All pods (shared base):

Endpoint Method Description
/test GET Health check — returns pod info, version, status
/ubdcc_mgmt_backup GET/POST GET: return stored DB backup; POST: receive DB backup from mgmt

DCN (port 42082+) — serves /get_asks and /get_bids directly. restapi looks up the responsible DCN for a given (exchange, market) via /ubdcc_get_responsible_dcn_addresses on mgmt, then routes the read to the DCN that actually holds that cache.
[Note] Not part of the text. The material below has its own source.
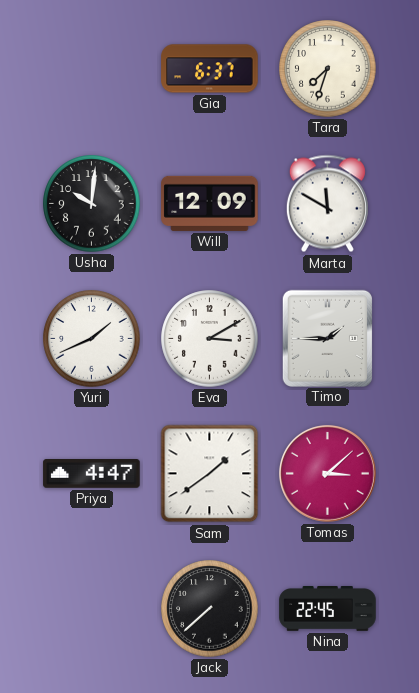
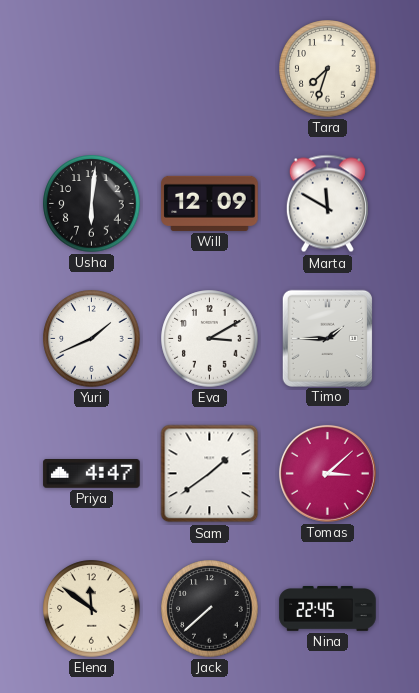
Gia: 6:37 -> none
Usha: 10:01 -> 6:01
Elena: none -> 11:51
You call restapi, not the DCN.

Examples

Create DepthCaches

# Create multiple DepthCaches (POST with JSON body)
curl -X POST 'http://127.0.0.1:42081/create_depthcaches' \
  -H 'Content-Type: application/json' \
  -d '{"exchange": "binance.com", "markets": ["BTCUSDT", "ETHUSDT", "BNBUSDT"], "desired_quantity": 2}'

# Create a single DepthCache (GET)
curl 'http://127.0.0.1:42081/create_depthcache?exchange=binance.com&market=BTCUSDT&desired_quantity=2'

# Create multiple via GET (useful for browser testing, comma-separated markets)
curl 'http://127.0.0.1:42081/create_depthcaches?exchange=binance.com&markets=BTCUSDT,ETHUSDT&desired_quantity=1'

Query order book data

# Get top 3 asks
curl 'http://127.0.0.1:42081/get_asks?exchange=binance.com&market=BTCUSDT&limit_count=3'

# Get bids filtered by volume threshold
curl 'http://127.0.0.1:42081/get_bids?exchange=binance.com&market=ETHUSDT&threshold_volume=100000'

Manage and monitor

# List all DepthCaches and their status
curl 'http://127.0.0.1:42081/get_depthcache_list'

# Get detailed info for a specific DepthCache
curl 'http://127.0.0.1:42081/get_depthcache_info?exchange=binance.com&market=BTCUSDT'

# Cluster overview (registered pods, versions, timestamps)
curl 'http://127.0.0.1:42081/get_cluster_info'

# Stop a DepthCache
curl 'http://127.0.0.1:42081/stop_depthcache?exchange=binance.com&market=BTCUSDT'

Debugging

Add debug=true to any request to get timing and routing details:

curl 'http://127.0.0.1:42081/get_asks?exchange=binance.com&market=BTCUSDT&limit_count=2&debug=true'

The response includes a debug block with:

  • cluster_execution_time — time spent processing the request inside the cluster

  • transmission_time — network overhead between restapi and DCN

  • request_time — total round-trip time (filled by the UBLDC Python client)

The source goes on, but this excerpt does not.